Return all of the entries exactly, but do not include the pictures.

Data records:
>>
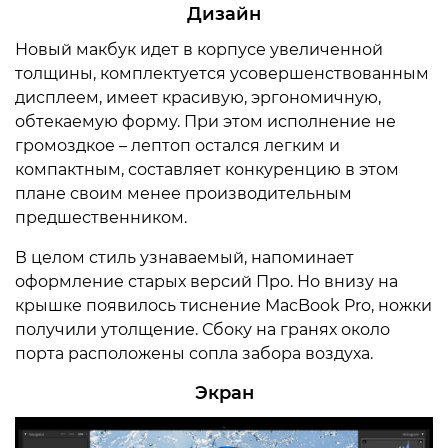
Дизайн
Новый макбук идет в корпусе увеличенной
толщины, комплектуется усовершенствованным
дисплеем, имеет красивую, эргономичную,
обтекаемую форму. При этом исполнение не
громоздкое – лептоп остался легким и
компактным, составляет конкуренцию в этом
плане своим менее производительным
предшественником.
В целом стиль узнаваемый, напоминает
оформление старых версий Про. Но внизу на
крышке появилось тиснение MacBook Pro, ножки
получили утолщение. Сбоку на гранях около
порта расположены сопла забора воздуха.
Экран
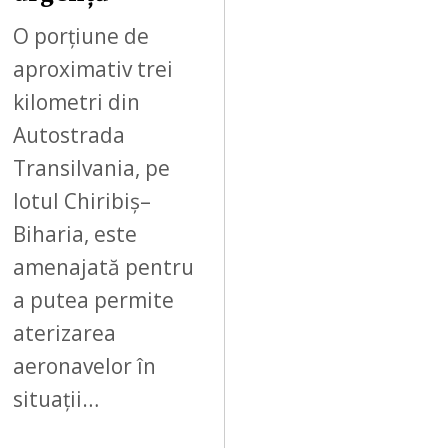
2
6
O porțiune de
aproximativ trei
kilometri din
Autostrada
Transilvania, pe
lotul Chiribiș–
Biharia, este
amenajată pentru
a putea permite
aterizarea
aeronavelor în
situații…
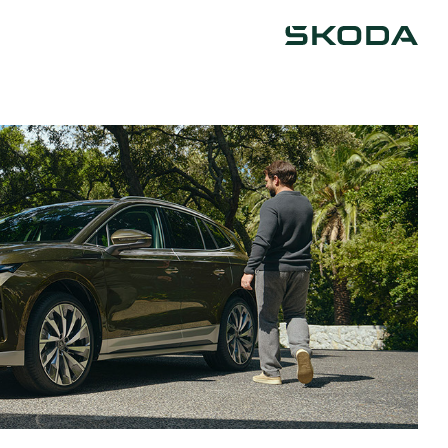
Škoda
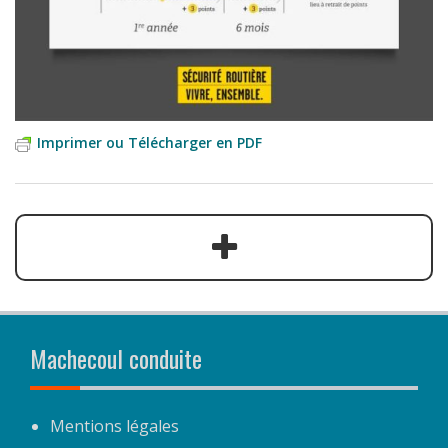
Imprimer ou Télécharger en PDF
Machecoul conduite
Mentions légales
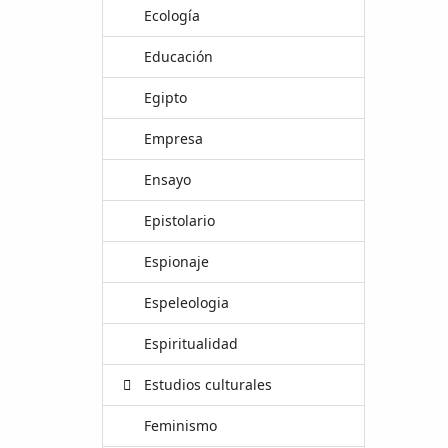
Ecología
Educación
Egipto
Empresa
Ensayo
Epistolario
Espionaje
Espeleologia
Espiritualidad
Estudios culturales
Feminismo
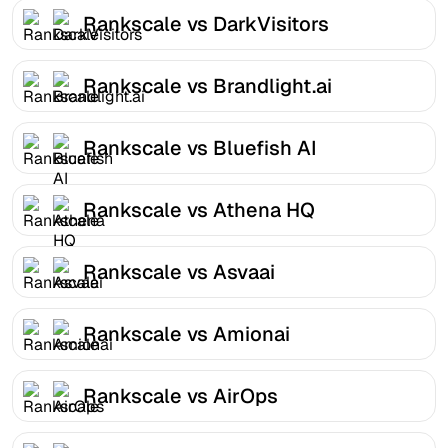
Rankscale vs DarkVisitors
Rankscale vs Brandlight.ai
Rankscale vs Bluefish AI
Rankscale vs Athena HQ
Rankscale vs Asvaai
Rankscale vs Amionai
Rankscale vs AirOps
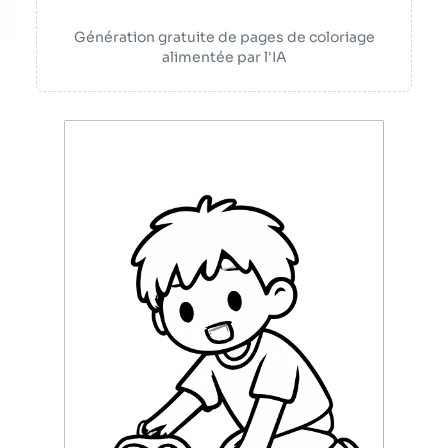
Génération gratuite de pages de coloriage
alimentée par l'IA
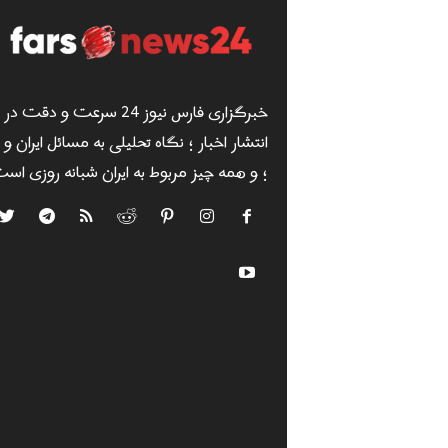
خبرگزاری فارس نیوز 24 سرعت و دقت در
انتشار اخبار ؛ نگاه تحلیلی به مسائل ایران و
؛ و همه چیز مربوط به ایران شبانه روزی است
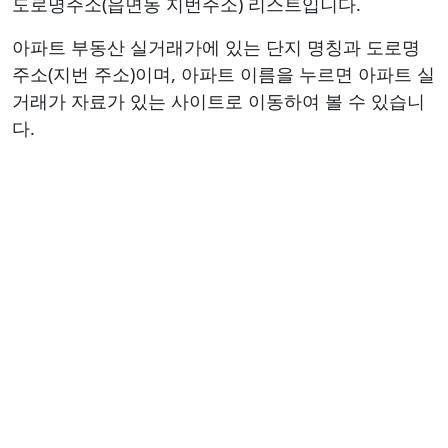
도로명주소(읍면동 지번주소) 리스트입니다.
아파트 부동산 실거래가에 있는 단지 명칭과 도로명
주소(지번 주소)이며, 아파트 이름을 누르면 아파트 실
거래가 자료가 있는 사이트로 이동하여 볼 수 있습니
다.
<<
▶ OUTPUT OF THE EXERCISE
Дизайн
Новый макбук идет в корпусе увеличенной
толщины, комплектуется усовершенствованным
дисплеем, имеет красивую, эргономичную,
обтекаемую форму. При этом исполнение не
громоздкое – лептоп остался легким и
компактным, составляет конкуренцию в этом
плане своим менее производительным
предшественником.
В целом стиль узнаваемый, напоминает
оформление старых версий Про. Но внизу на
крышке появилось тиснение MacBook Pro, ножки
получили утолщение. Сбоку на гранях около
порта расположены сопла забора воздуха.
Экран
2
6
O porțiune de
aproximativ trei
kilometri din
Autostrada
Transilvania, pe
lotul Chiribiș–
Biharia, este
amenajată pentru
a putea permite
aterizarea
aeronavelor în
situații…
Škoda
Imprimer ou Télécharger en PDF
Machecoul conduite
Mentions légales
Ecología
Educación
Egipto
Empresa
Ensayo
Epistolario
Espionaje
Espeleologia
Espiritualidad
Estudios culturales
Feminismo
Rankscale vs DarkVisitors
Rankscale vs Brandlight.ai
Rankscale vs Bluefish AI
Rankscale vs Athena HQ
Rankscale vs Asvaai
Rankscale vs Amionai
Rankscale vs AirOps
Génération gratuite de pages de coloriage
alimentée par l'IA
خبرگزاری فارس نیوز 24 سرعت و دقت در
انتشار اخبار ؛ نگاه تحلیلی به مسائل ایران و
؛ و همه چیز مربوط به ایران شبانه روزی است
도로명주소(읍면동 지번주소) 리스트입니다.
아파트 부동산 실거래가에 있는 단지 명칭과 도로명
주소(지번 주소)이며, 아파트 이름을 누르면 아파트 실
거래가 자료가 있는 사이트로 이동하여 볼 수 있습니
다.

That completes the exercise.